The recession has taken a toll on liquor sales at the ABC stores in Maggie Valley and Waynesville, in turn reducing the profits paid out to the towns.
Rather than curtailing their intake, customers are buying cheaper brands, according to Joy Rasmus, manager of the Waynesville ABC store.
“It is an easy thing to cut back on. It is a luxury item,” Rasmus said.
Meanwhile, fewer tourists during the recession hurt sales at Maggie’s main ABC store. Austin Pendley, the chairman of the Maggie ABC board, cited “the lack of full motel rooms” as the main factor behind a drop in sales.
Maggie Valley’s ABC store has noticed a further decline in business following the rockslide on I-40, which closed part of the interstate and discouraged travel.
“We could tell an immediate difference,” Pendley said.
That said, the rockslide occurred just when the tourist season was winding down anyway, making it difficult to determine what can be blamed on the rockslide versus the standard drop off Maggie sees this time of year anyway.
“There are too many variables this year,” Pendley said, adding that sales will pick up again when ski season arrives in full force.
Maggie is also bracing for a potential loss in ABC revenue with the advent of liquor at Harrah’s Cherokee Casino and Hotel. The hotel at Harrah’s began selling alcohol in restaurants and bars this fall, with hopes of eventually offering it inside the casino itself.
Maggie’s ABC store had been a favorite stop for those en route to Harrah’s.
“It will definitely have an effect. There’s no doubt about that, but to what degree I do not know,” Pendley said.
Maggie’s ABC store did a brisk business in miniature airplane bottles, which gamblers would tuck into their pockets and purses before heading over the mountain to the casino.
If and when Harrah’s begins offering alcohol to gamblers on the casino floor, Pendley expects a drop off in sales of airplane bottles.
In a tactical move to grow revenues, Maggie Valley opened a second ABC store this year aimed at capturing business from Waynesville. Maggie’s second store is on the outer fringes of town — more than a mile outside the town proper. Maggie annexed a satellite tract into its town limits to strategically build a new store between Maggie and Waynesville on U.S. 19 in Dellwood.
“Building store number two has been very gratifying,” Pendley said.
The second store likely pulled some business away from Maggie’s existing ABC store.
“We knew some portion would be siphoned from store number one.

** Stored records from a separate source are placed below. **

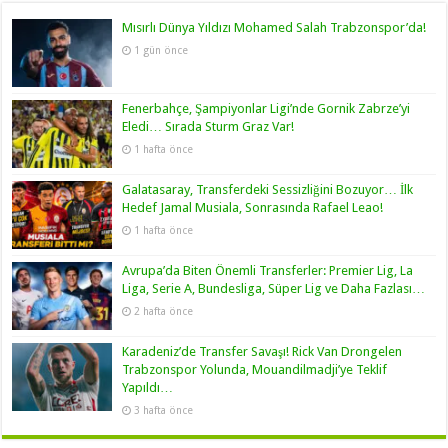
Mısırlı Dünya Yıldızı Mohamed Salah Trabzonspor’da!
1 gün önce
Fenerbahçe, Şampiyonlar Ligi’nde Gornik Zabrze’yi
Eledi… Sırada Sturm Graz Var!
1 hafta önce
Galatasaray, Transferdeki Sessizliğini Bozuyor… İlk
Hedef Jamal Musiala, Sonrasında Rafael Leao!
1 hafta önce
Avrupa’da Biten Önemli Transferler: Premier Lig, La
Liga, Serie A, Bundesliga, Süper Lig ve Daha Fazlası…
2 hafta önce
Karadeniz’de Transfer Savaşı! Rick Van Drongelen
Trabzonspor Yolunda, Mouandilmadji’ye Teklif
Yapıldı…
3 hafta önce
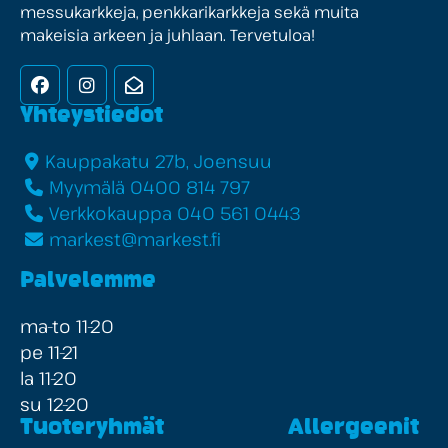
messukarkkeja, penkkarikarkkeja sekä muita
makeisia arkeen ja juhlaan. Tervetuloa!
Facebook
Instagram
Uutiskirje
Yhteystiedot
Kauppakatu 27b, Joensuu
Myymälä 0400 814 797
Verkkokauppa 040 561 0443
markest@markest.fi
Palvelemme
ma-to 11-20
pe 11-21
la 11-20
su 12-20
Tuoteryhmät
Allergeenit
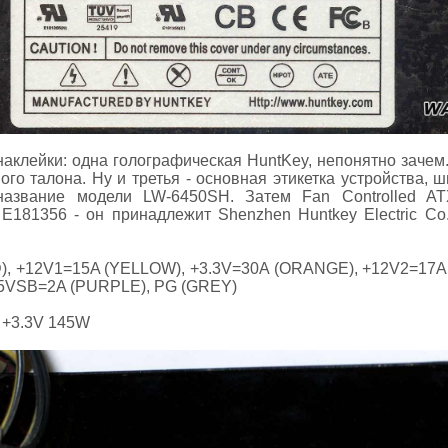
наклейки: одна голографическая HuntKey, непонятно зачем.
ого талона. Ну и третья - основная этикетка устройства, ш
название модели LW-6450SH. Затем Fan Controlled AT
 E181356 - он принадлежит Shenzhen Huntkey Electric Co
D), +12V1=15A (YELLOW), +3.3V=30A (ORANGE), +12V2=17A
 +5VSB=2A (PURPLE), PG (GREY)
 +3.3V 145W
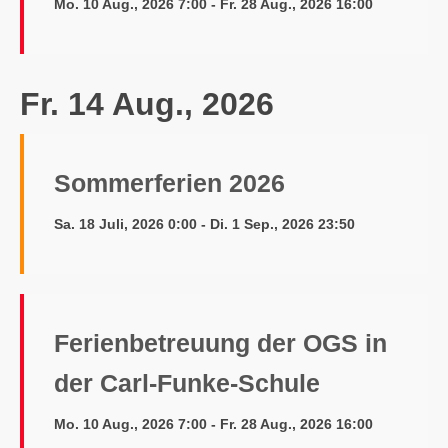
Mo. 10 Aug., 2026 7:00 - Fr. 28 Aug., 2026 16:00
Fr. 14 Aug., 2026
Sommerferien 2026
Sa. 18 Juli, 2026 0:00 - Di. 1 Sep., 2026 23:50
Ferienbetreuung der OGS in
der Carl-Funke-Schule
Mo. 10 Aug., 2026 7:00 - Fr. 28 Aug., 2026 16:00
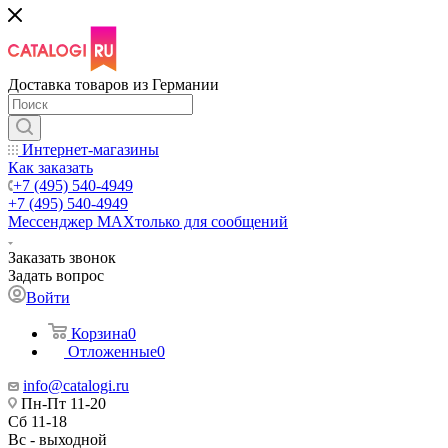
Доставка товаров из Германии
Интернет-магазины
Как заказать
+7 (495) 540-4949
+7 (495) 540-4949
Мессенджер МАХ
только для сообщений
Заказать звонок
Задать вопрос
Войти
Корзина
0
Отложенные
0
info@catalogi.ru
Пн-Пт 11-20
Сб 11-18
Вс - выходной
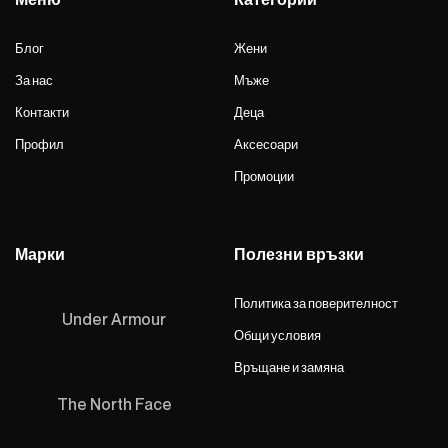
Блог
Жени
За нас
Мъже
Контакти
Деца
Профил
Аксесоари
Промоции
Марки
Полезни връзки
Политика за поверителност
Under Armour
Общи условия
Връщане и замяна
The North Face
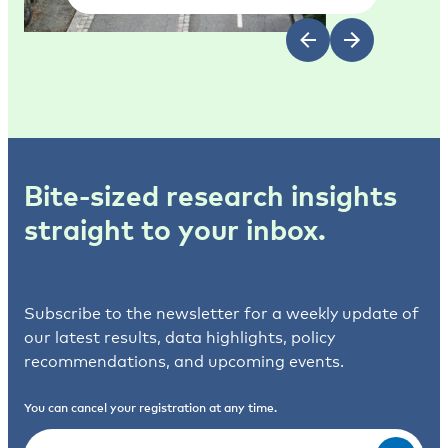
Bite-sized research insights
straight to your inbox.
Subscribe to the newsletter for a weekly update of
our latest results, data highlights, policy
recommendations, and upcoming events.
You can cancel your registration at any time.
Email
(Required)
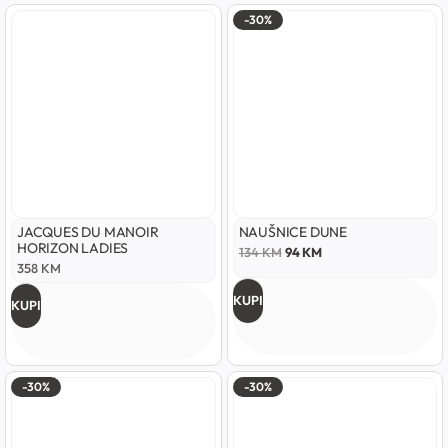
-30%
JACQUES DU MANOIR
NAUŠNICE DUNE
HORIZON LADIES
134
KM
94
KM
358
KM
KUPI
KUPI
-30%
-30%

We don’t know how much,” Pendley said, citing the myriad variables at play this year.
Since Maggie’s new store opened, revenue at Waynesville’s ABC profits have taken a dive (see chart). While Maggie ABC revenue has grown by an additional $30,000 to $50,000 a month since the opening of the new store, Waynesville’s has dropped by a comparable amount.

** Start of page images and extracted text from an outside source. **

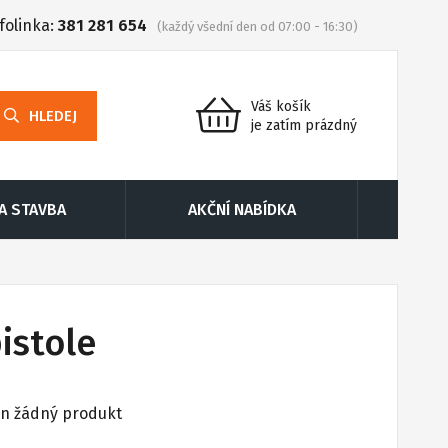
folinka:
381 281 654
(každý všední den od 07:00 - 16:30)
Váš košík
HLEDEJ
je zatím prázdný
 A STAVBA
AKČNÍ NABÍDKA
istole
en žádný produkt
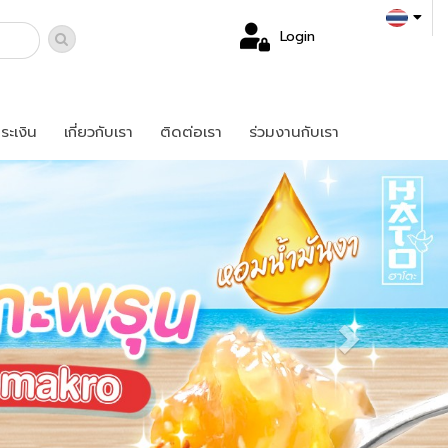
Login
ระเงิน
เกี่ยวกับเรา
ติดต่อเรา
ร่วมงานกับเรา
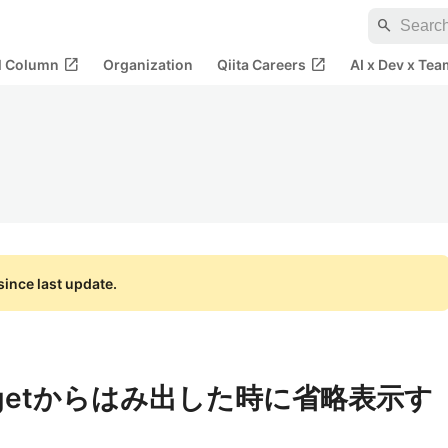
search
open_in_new
open_in_new
al Column
Organization
Qiita Careers
AI x Dev x Tea
ince last update.
idgetからはみ出した時に省略表示す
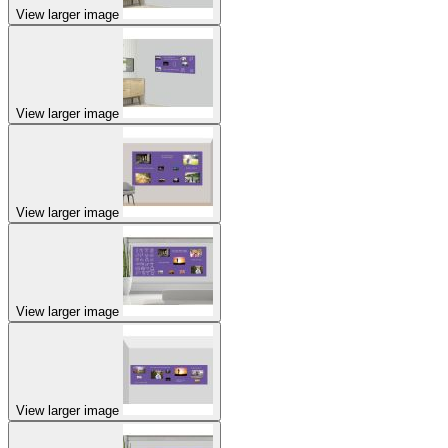
View larger image
View larger image
View larger image
View larger image
View larger image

The drop in revenue came as no surprise to Joy Rasmus, the manager of the Waynesville ABC store.
“We were expecting an impact, but we didn’t know how much,” Rasmus said.
Waynesville once captured a large share of the liquor purchases in the county by default. Residents from the county’s outlying areas come to Waynesville for their grocery shopping. While in the neighborhood, they would stop by the ABC store.
But Maggie’s new store — stationed practically at Waynesville’s doorstep — is snagging a share of what Waynesville once got.
It’s particularly true for those making a special trip from places like Lake Junaluska and Jonathan Creek.
“If you were just coming to town to buy alcohol, it is easier to stop at Maggie’s new store,” Rasmus said.
In response, Waynesville’s ABC Board is contemplating a new store of its own: one in the vicinity of the new Super Wal-Mart. Super Wal-Mart pulls in a huge volume of traffic, which Rasmus would like to capitalize on.
The current ABC store in Waynesville has been there since 1967.
“Absolutely we’ve outgrown it,” Rasmus said.
The Waynesville ABC Board is keeping an eye out for property to build on in the Super Wal-Mart vicinity, but there’s nothing concrete in the works yet.
“In a perfect world, it would be nice to keep two stores,” Rasmus said.
Opening a new ABC store isn’t cheap, Pendley said. There’s the cost of land and construction, but there’s also start up costs like shelving and a computer system. The upfront inventory cost to stock the store was “overwhelming,” Pendley added.
“We had no idea that there was going to be a recession or we probably wouldn’t have done it at this time, but we were too far committed not to go ahead with it,” Pendley said of the second store.
But Pendley is glad they did. The second store has already proven lucrative and will continue to pay off for the town, which reaps the profits from ABC operations.
“The whole purpose is to get more revenue to keep down taxes,” Pendley said of their mission.